Antibiofilm potential of flavonoids extracted from Moringa oleifera seed coat against Staphylococcus aureus, Pseudomonas aeruginosa and Candida albicans.

AIMS: The increased microbial drug resistance due to biofilms and the side effects associated with the use of conventional drugs is still a major concern in the medical fraternity. This work evaluates the antibiofilm potential of flavonoids extracted from Moringa oleifera seed coat (SC) in search for green and effective alternatives for overcoming menace of biofilms.

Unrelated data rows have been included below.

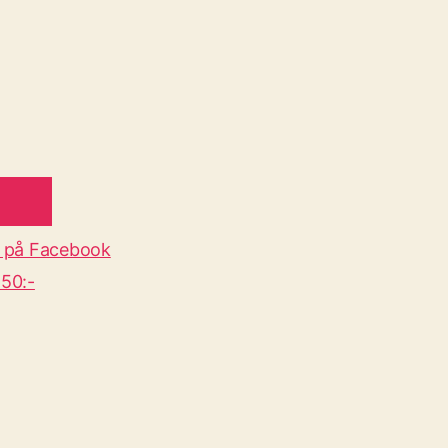
 på Facebook
50:-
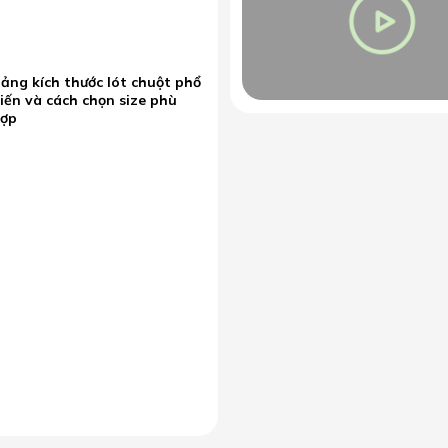
ảng kích thước lót chuột phổ
iến và cách chọn size phù
hợp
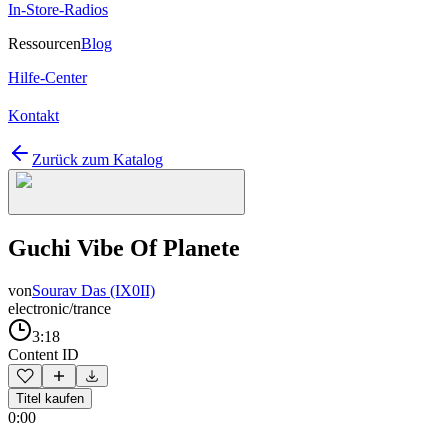
In-Store-Radios
Ressourcen
Blog
Hilfe-Center
Kontakt
Zurück zum Katalog
Guchi Vibe Of Planete
von
Sourav Das (IX0II)
electronic/trance
3:18
Content ID
Titel kaufen
0:00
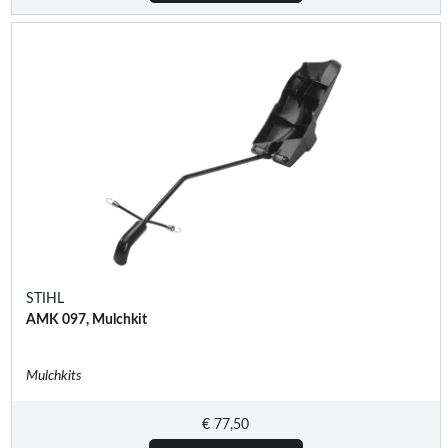
STIHL
AMK 097, Mulchkit
Mulchkits
€
77,50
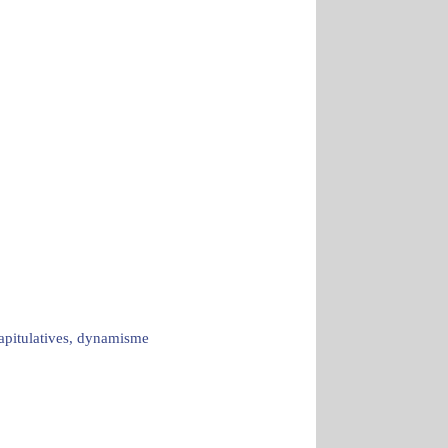
capitulatives, dynamisme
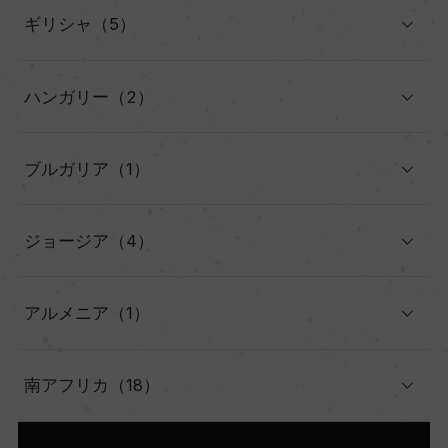
ギリシャ（5）
ハンガリー（2）
ブルガリア（1）
ジョージア（4）
アルメニア（1）
南アフリカ（18）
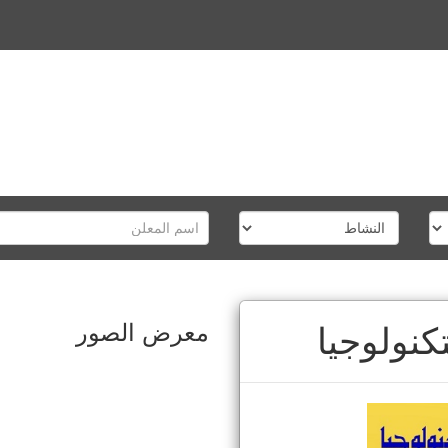
معرض الصور
تكنولوجيا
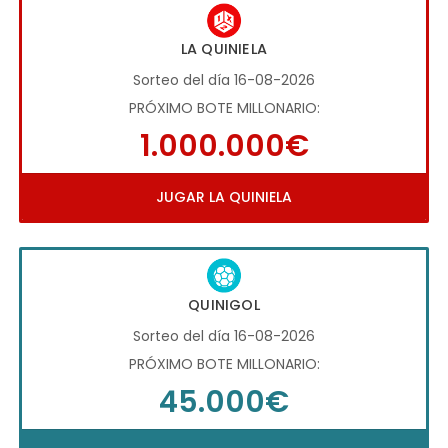
LA QUINIELA
Sorteo del día 16-08-2026
PRÓXIMO BOTE MILLONARIO:
1.000.000€
JUGAR LA QUINIELA
QUINIGOL
Sorteo del día 16-08-2026
PRÓXIMO BOTE MILLONARIO:
45.000€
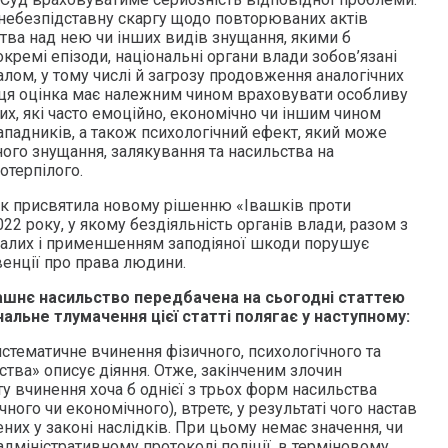
небезпідставну скаргу щодо повторюваних актів
ва над нею чи інших видів знущання, якими б
кремі епізоди, національні органи влади зобов’язані
алом, у тому числі й загрозу продовження аналогічних
, ця оцінка має належним чином враховувати особливу
их, які часто емоційно, економічно чи іншим чином
ападників, а також психологічний ефект, який може
ого знущання, залякування та насильства на
отерпілого.
юк присвятила новому рішенню «Івашків проти
022 року, у якому
бездіяльність органів влади, разом з
алих і применшенням заподіяної шкоди порушує
венції про права людини.
ашнє насильство передбачена на сьогодні статтею
нальне тлумачення цієї статті полягає у наступному:
стематичне вчинення фізичного, психологічного та
тва» описує діяння. Отже, закінченим злочин
у вчинення хоча б однієї з трьох форм насильства
чного чи економічного), втретє, у результаті чого настав
ених у законі наслідків. При цьому немає значення, чи
дміністративному протоколі поліції, в терміновому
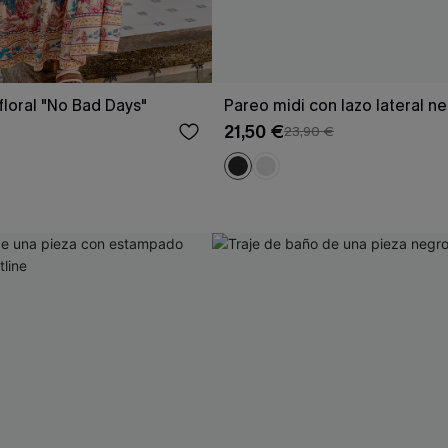
floral "No Bad Days"
Pareo midi con lazo lateral n
21,50 €
23,90 €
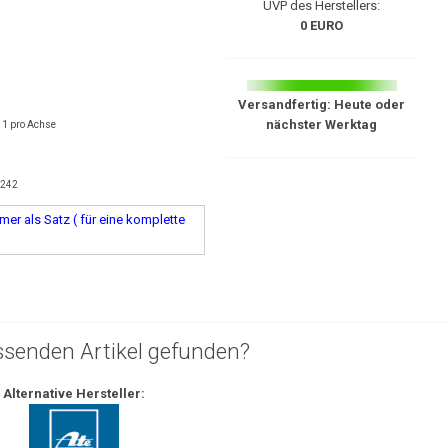
UVP des Herstellers:
0 EURO
Versandfertig: Heute oder
nächster Werktag
 1 pro Achse
t
1242
er als Satz ( für eine komplette
ssenden Artikel gefunden?
Alternative Hersteller:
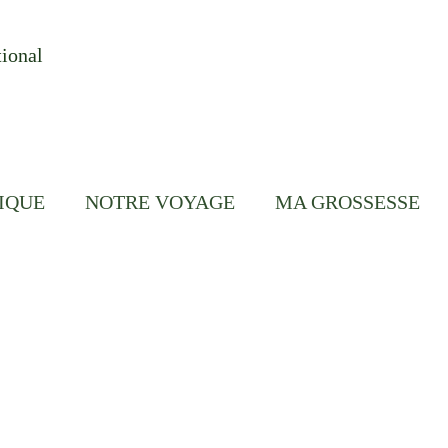
tional
IQUE
NOTRE VOYAGE
MA GROSSESSE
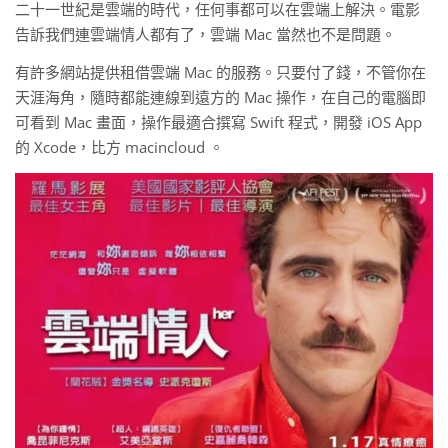
二十一世紀是雲端的時代，任何事都可以在雲端上解決。電影
告訴我們連雲端情人都有了，雲端 Mac 當然也不是問題。
有許多網站提供租借雲端 Mac 的服務。只要付了錢，不管你在
天涯海角，隨時都能連線到遠方的 Mac 操作，在自己的電腦即
可看到 Mac 畫面，操作最適合撰寫 Swift 程式，開發 iOS App
的 Xcode，比方 macincloud 。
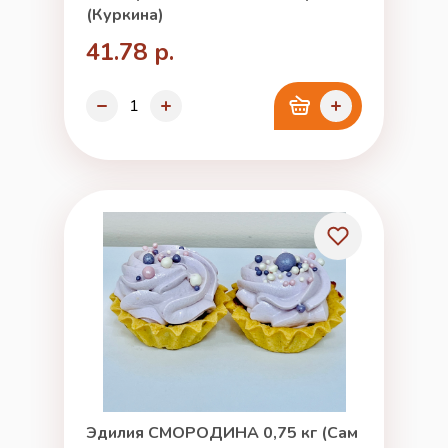
(Куркина)
41.78 р.
Эдилия СМОРОДИНА 0,75 кг (Сам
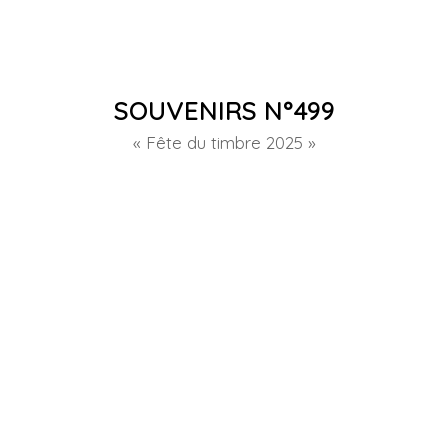
SOUVENIRS N°499
« Fête du timbre 2025 »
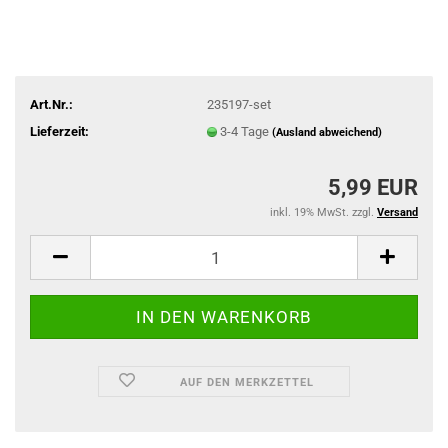
Art.Nr.:
235197-set
Lieferzeit:
3-4 Tage
(Ausland abweichend)
5,99 EUR
inkl. 19% MwSt. zzgl.
Versand
AUF DEN MERKZETTEL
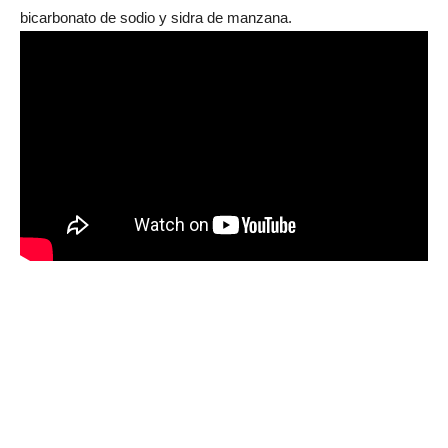
bicarbonato de sodio y sidra de manzana.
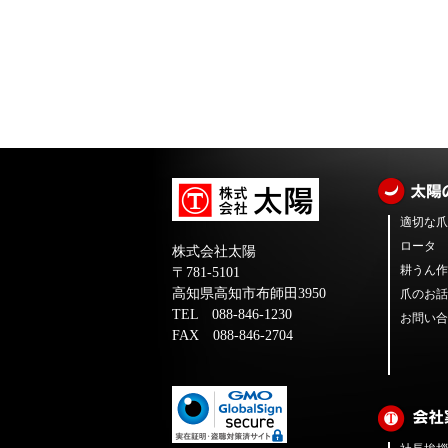
適切な爪
ロータ
株式会社太陽
耕うん作
〒781-5101
高知県高知市布師田3950
爪のお話
TEL 088-846-1230
お問い合
FAX 088-846-2704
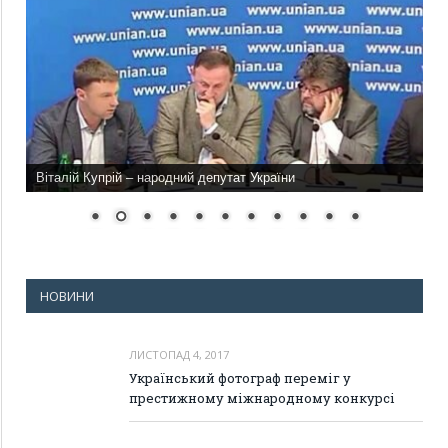
Віталій Купрій – народний депутат України
НОВИНИ
ЛИСТОПАД 4, 2017
Український фотограф переміг у
престижному міжнародному конкурсі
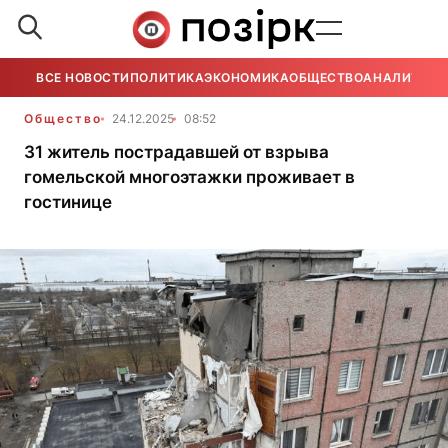
ВСЕ НОВОСТИ
ПОЛИТИКА
ЭКОНОМИКА
ОБЩЕСТВО
АНАЛИТИКА
Общество
24.12.2025
08:52
31 житель пострадавшей от взрыва
гомельской многоэтажки проживает в
гостинице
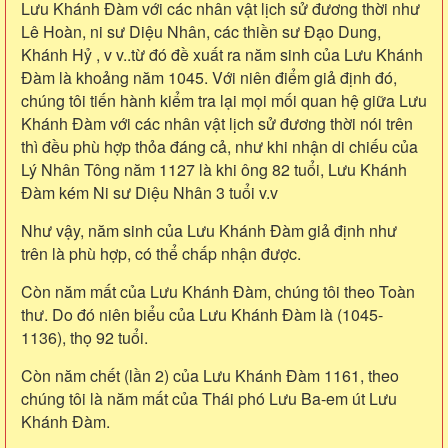
Lưu Khánh Đàm với các nhân vật lịch sử đương thời như
Lê Hoàn, ni sư Diệu Nhân, các thiền sư Đạo Dung,
Khánh Hỷ , v v..từ đó đề xuất ra năm sinh của Lưu Khánh
Đàm là khoảng năm 1045. Với niên điểm giả định đó,
chúng tôi tiến hành kiểm tra lại mọi mối quan hệ giữa Lưu
Khánh Đàm với các nhân vật lịch sử đương thời nói trên
thì đều phù hợp thỏa đáng cả, như khi nhận di chiếu của
Lý Nhân Tông năm 1127 là khi ông 82 tuổi, Lưu Khánh
Đàm kém Ni sư Diệu Nhân 3 tuổi v.v
Như vậy, năm sinh của Lưu Khánh Đàm giả định như
trên là phù hợp, có thể chấp nhận được.
Còn năm mất của Lưu Khánh Đàm, chúng tôi theo Toàn
thư. Do đó niên biểu của Lưu Khánh Đàm là (1045-
1136), thọ 92 tuổi.
Còn năm chết (lần 2) của Lưu Khánh Đàm 1161, theo
chúng tôi là năm mất của Thái phó Lưu Ba-em út Lưu
Khánh Đàm.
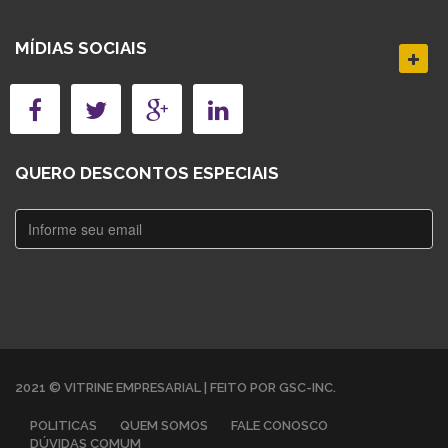
MÍDIAS SOCIAIS
QUERO DESCONTOS ESPECIAIS
2021 © VITRINE EMPRESARIAL | FEITO POR GSC-INC.
POLITICAS
QUEM SOMOS
FALE CONOSCO
DÚVIDAS COMUM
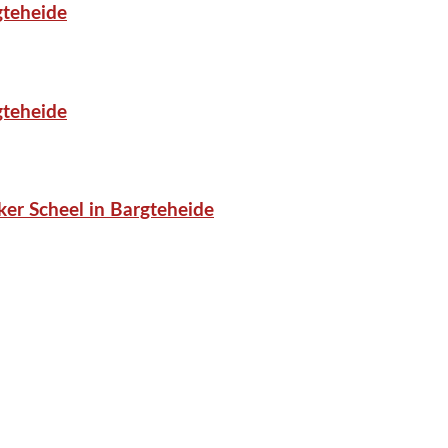
gteheide
gteheide
er Scheel in Bargteheide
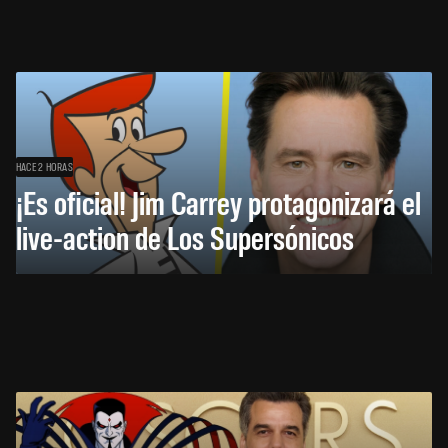
HACE 2 HORAS
¡Es oficial! Jim Carrey protagonizará el
live-action de Los Supersónicos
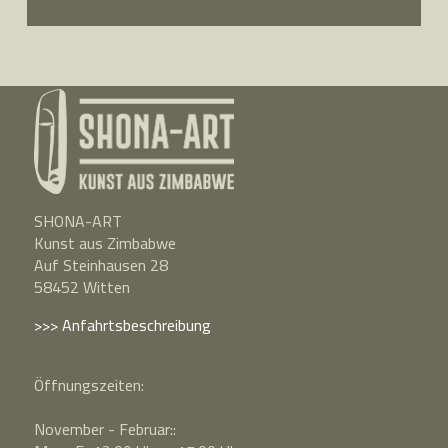
SHONA-ART
Kunst aus Zimbabwe
Auf Steinhausen 28
58452 Witten
>>> Anfahrtsbeschreibung
Öffnungszeiten:
November - Februar::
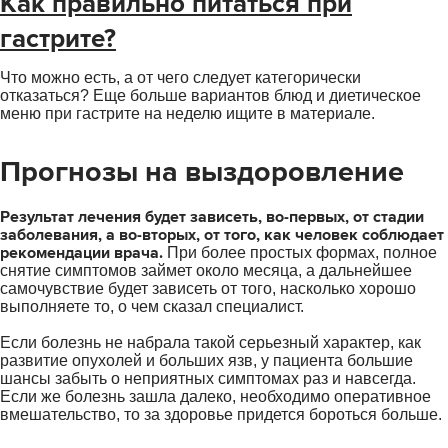
Как правильно питаться при
гастрите?
Что можно есть, а от чего следует категорически
отказаться? Еще больше вариантов блюд и диетическое
меню при гастрите на неделю ищите в материале.
Прогнозы на выздоровление
Результат лечения будет зависеть, во-первых, от стадии
заболевания, а во-вторых, от того, как человек соблюдает
рекомендации врача.
При более простых формах, полное
снятие симптомов займет около месяца, а дальнейшее
самочувствие будет зависеть от того, насколько хорошо
выполняете то, о чем сказал специалист.
Если болезнь не набрала такой серьезный характер, как
развитие опухолей и больших язв, у пациента большие
шансы забыть о неприятных симптомах раз и навсегда.
Если же болезнь зашла далеко, необходимо оперативное
вмешательство, то за здоровье придется бороться больше.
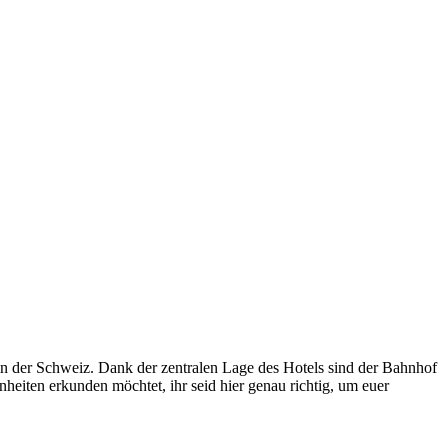
 der Schweiz. Dank der zentralen Lage des Hotels sind der Bahnhof
önheiten erkunden möchtet, ihr seid hier genau richtig, um euer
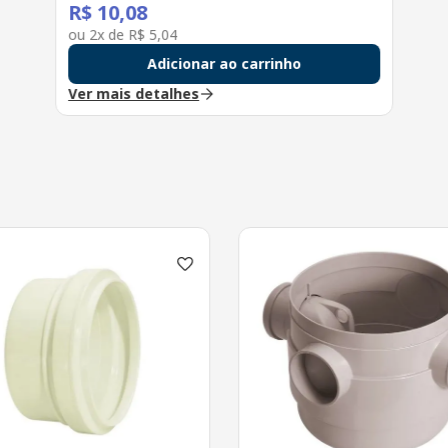
R$
10
,
08
ou
2
x de
R$
5
,
04
Adicionar ao carrinho
Ver mais detalhes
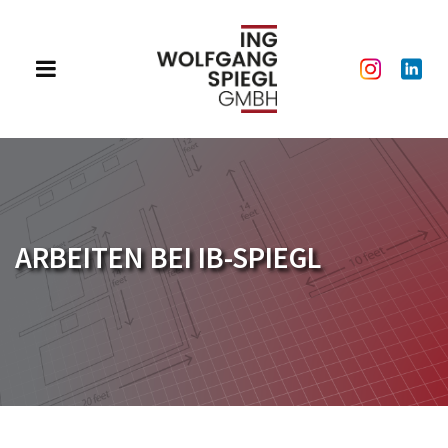
ARBEITEN BEI IB-SPIEGL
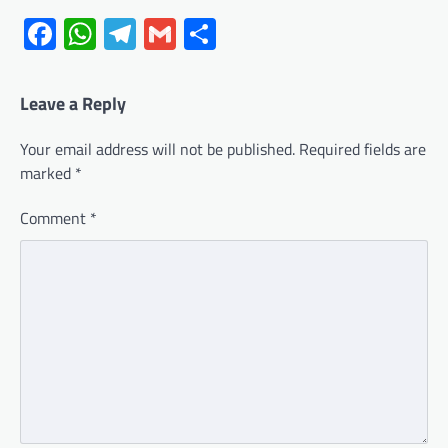
Facebook
WhatsApp
Telegram
Gmail
Share
Leave a Reply
Your email address will not be published.
Required fields are
marked
*
Comment
*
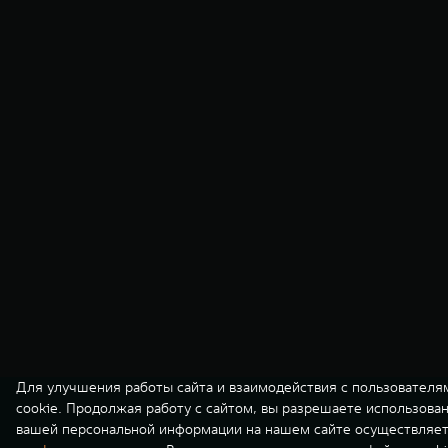
Для улучшения работы сайта и взаимодействия с пользователя
cookie. Продолжая работу с сайтом, вы разрешаете использова
вашей персональной информации на нашем сайте осуществляет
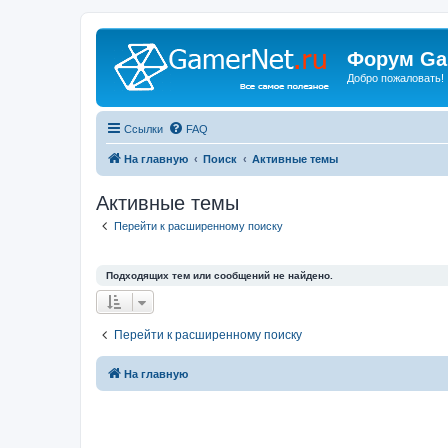
Форум Ga
Добро пожаловать!
Ссылки
FAQ
На главную
Поиск
Активные темы
Активные темы
Перейти к расширенному поиску
Подходящих тем или сообщений не найдено.
Перейти к расширенному поиску
На главную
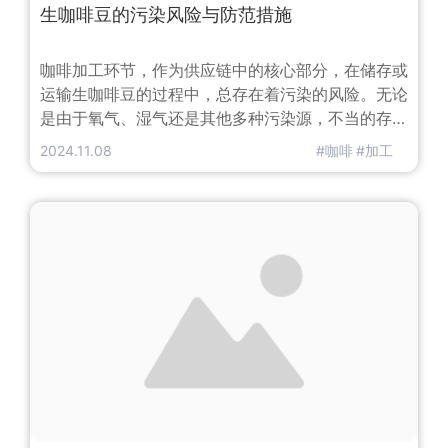
生咖啡豆的污染风险与防范措施
咖啡加工环节，作为供应链中的核心部分，在储存或
运输生咖啡豆的过程中，总存在着污染的风险。无论
是由于氧气、湿气还是其他多种污染源，不当的存储
和包装方式都可能导致生咖啡豆受到污染。而一旦污
2024.11.08
#咖啡
#加工
染，咖啡豆的品质就可能降低，甚至变得不适宜饮
用。为了进一步了解生咖啡豆的污染途径、潜在危
险，以及如何防范污染风险，我们采访了Soluagro
公司的合伙人斯蒂芬·库切（Stephane Cuchet）。
Soluagro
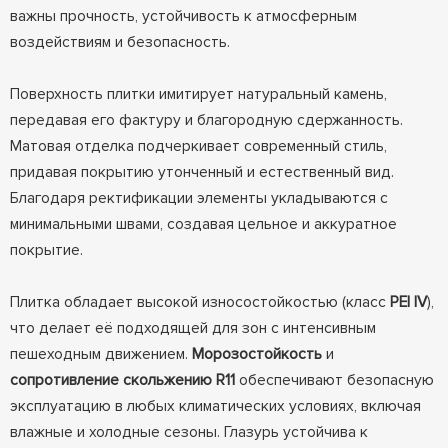
важны прочность, устойчивость к атмосферным
воздействиям и безопасность.
Поверхность плитки имитирует натуральный камень,
передавая его фактуру и благородную сдержанность.
Матовая отделка подчеркивает современный стиль,
придавая покрытию утонченный и естественный вид.
Благодаря ректификации элементы укладываются с
минимальными швами, создавая цельное и аккуратное
покрытие.
Плитка обладает высокой износостойкостью (класс
PEI IV
),
что делает её подходящей для зон с интенсивным
пешеходным движением.
Морозостойкость
и
сопротивление скольжению R11
обеспечивают безопасную
эксплуатацию в любых климатических условиях, включая
влажные и холодные сезоны. Глазурь устойчива к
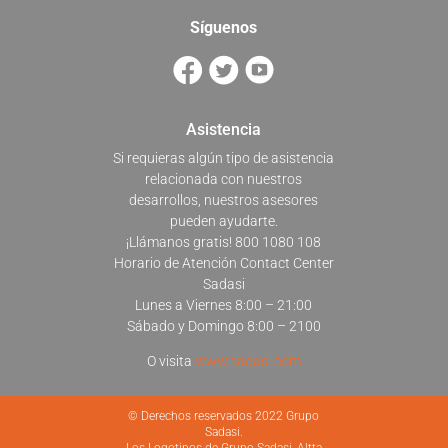
Síguenos
Asistencia
Si requieras algún tipo de asistencia
relacionada con nuestros
desarrollos, nuestros asesores
pueden ayudarte.
¡Llámanos gratis! 800 1080 108
Horario de Atención Contact Center
Sadasi
Lunes a Viernes 8:00 – 21:00
Sábado y Domingo 8:00 – 2100
O visita
www.sadasi.com
© Derechos reservados 2022 Grupo
Sadasi.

METHODS AND RESULTS: The study evaluated the minimum inhibitory concentration (MIC) of flavonoids against respective test organisms, inhibition of initial cell attachment as well as disruption of preformed biofilms and metabolic activity of treated biofilms. Mutagenicity and cytotoxicity as well as characterization of the active component were also carried out. Although Pseudomonas aeruginosa showed the lowest MIC of 0.05 mg ml(-1), the action of flavonoids and gentamicin on initial cell attachment revealed a comparable effect against bacterial biofilms, i.e. Staphylococcus aureus and Pseudomonas aeruginosa with approx. 80% inhibition compared to Candida albicans. Disruption of the preformed biofilms revealed that susceptibility of P. aeruginosa began as early as 4 h of exposure to flavonoids with 88% growth inhibition at the end of 24-h incubation. Encouragingly, t-test analysis on the effect of the extract and the standard antibiotic against each organism indicated no significant variance at P < 0.05. A drastic low metabolic activity exhibited by the treated biofilms as compared to the untreated ones was further supportive of the antibiofilm potential of seed coat flavonoids.

CONCLUSION: The bioactive component from M. oleifera seed coat has exhibited antibiofilm potential against the test organisms belonging to Gram positive, Gram negative and yeast.

SIGNIFICANCE AND IMPACT OF THE STUDY: Antibiofilm potential and biosafety of plant-based flavonoids from M. oleifera seed coat reveal a prospective active principle that could be of use in biofilm-associated menace.